Analysis of Algorithms

• Theoretical Computer program performance and resource usage.
• Measures the efficiency of the algorithm as input size increases.
• Focuses on time and space requirements.
• Time : How long is it going to take
• Space : How much storage will it require

Model for Analysis

• Conducted with respect to a standard computational model.
• Assumes a generic uniprocessor random-access machine (RAM) .
• RAM aspects:
  • All memory is equally accessible.
  • No concurrent operations.
  • All reasonable instructions take unit time.

Pseudocode Details

• Covers different programming principles that algorithms use:
  • Control flow (if, then, else, while, repeat, for)
  • Method/Function call
  • Return value
  • Expressions
  • Indentation to replace braces
  • Method declarations

Primitive Operations

• The basic computations are performed by an algorithm
• Should be identified in the pseudo-code
• independent to the programming language
• Assumed to take a constant time

Algorithm Analysis

• Runtime: Amount of time the algorithm takes to finish.
• More precisely: number of primitive operations or steps executed.
• Step Definition: A unit of work executed in a constant amount of time.

Space Complexity

• The amount of memory cells required to complete a program. The auxiliary space is calculated every time the program tries to execute.
• Objective: When the input size is n, with what is the extra space needed to execute?

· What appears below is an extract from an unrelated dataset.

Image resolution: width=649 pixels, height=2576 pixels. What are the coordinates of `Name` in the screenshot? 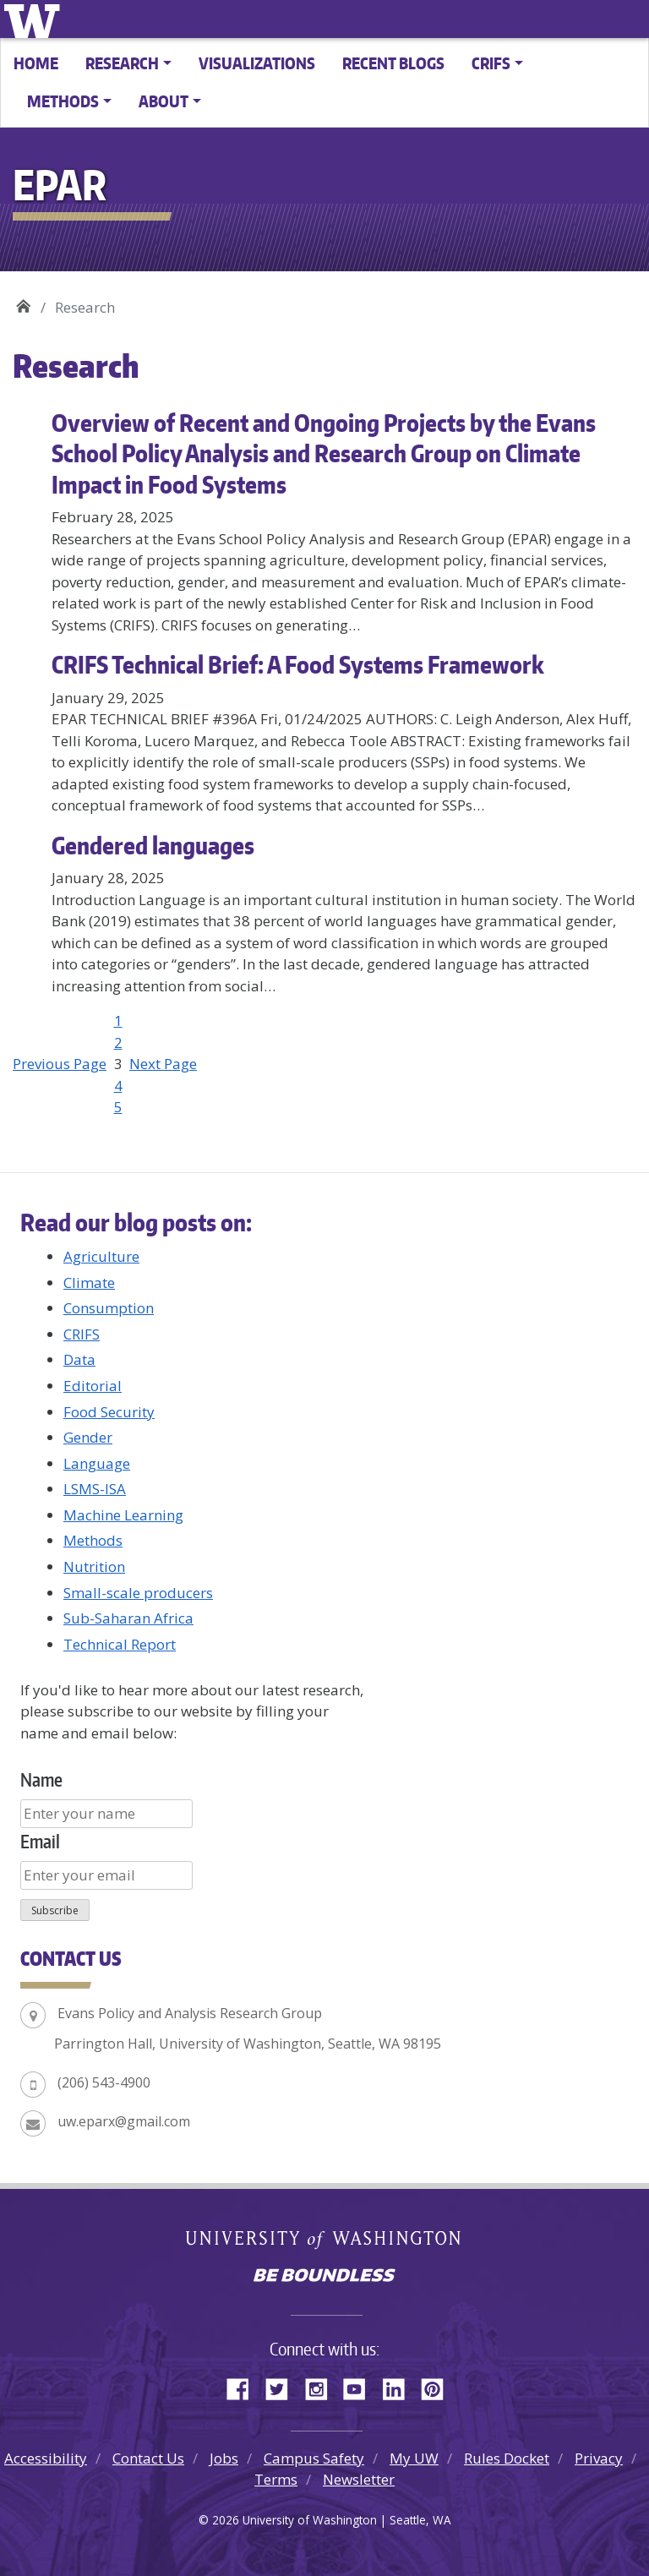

Space Complexity Categories

• Fixed Part: Independent of input characteristics.
• Variable Part: Depends on the problem instance being solved

Random Access Machine(RAM)

• CPU connected to memory cells.
• Memory cells can store numbers, character strings or addresses.
• Assumes any primitive operation can be performed in constant time

Time Complexity

• Time is measured in number of operations performed.
• T(n) is created for every algorithm to measure the time required for it.
• n is the size of the problem.

Worst Case Analysis: Guarantees

• Focuses on the WORST CASE that occurs when the running time with always take longer.
• Upper bound of performance.
• Many algorithms perform awfully in most conditions.
• The average case is not as good

Runtimes of Algorithms

• O(1) - Constant. Best
• O(log n) - Logarithmic. Good
• O(n) - Linear. Fair
• O(n log n) - N log N. Bad
• O(n!), O(c^n), O(n^c) - Exponential, Factorial, Polynomial - Worst.

Classifying Algorithms by Growth Rate

• Logarithmic (O(log n)): Runtime grows logarithmically with input size.
• Linear (O(n)): Runtime grows directly with input size.
• Superlinear (O(n log n)): Runtime grows in proportion to n.
• Polynomial (O(nc)): Runtime grows quicker than all the others.
• Exponential (O(cn)): Runtime grows even faster based on n.
• Factorial (O(n!)): Runtime grows the fastest and becomes unusable.